Main Page | Report this Page
Computers Forum Index  »  Computer Artificial Intelligence - Neural Nets  »  BackPropagation Favors Input Cases with Large Output...
Page 1 of 1    

BackPropagation Favors Input Cases with Large Output...

Author Message
TomH488...
Posted: Wed Sep 09, 2009 5:18 pm
Guest
This is a simple 3 layer BP network with a single Output.

All columns are Standardized (except used 3 StDev. instead of 1)

Somewhere I read about training until the variance of the error was
something like 5% of the variance of the output.

My focus was to see how well the training was fitting the input cases.
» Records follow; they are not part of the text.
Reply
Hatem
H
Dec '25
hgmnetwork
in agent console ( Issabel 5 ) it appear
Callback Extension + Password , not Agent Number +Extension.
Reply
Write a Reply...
What I learned was the following: Cases with large output magnitudes
were fit long before small output magnitudes. In fact, with even
seemingly large numbers of hidden nodes, a good fit of the small
outputs was still not achieved.

Here are the results of a training with 3000 inputs, 25 inputs, 110
hidden, and a single ouput which had a max mag of 80:

Ouput Magnitude Intervals:
00-10
10-20
20-30
30-40
40-50
50-60
60-70
70-80

# Cases in each Interval:
1642
828
327
106
31
19
4
1

Variance Ratio for each Interval: (Output Variance / Error Variance)
..246
..029
..0085
..0072
..0021
..0022
..983
undefined

It is disconcerting to see such a poor fit on the first and most
populated interval.

QUESTIONs:

Is it reasonable to conclude that Output predictions over the
magnitude interval of [0,10] should be poor?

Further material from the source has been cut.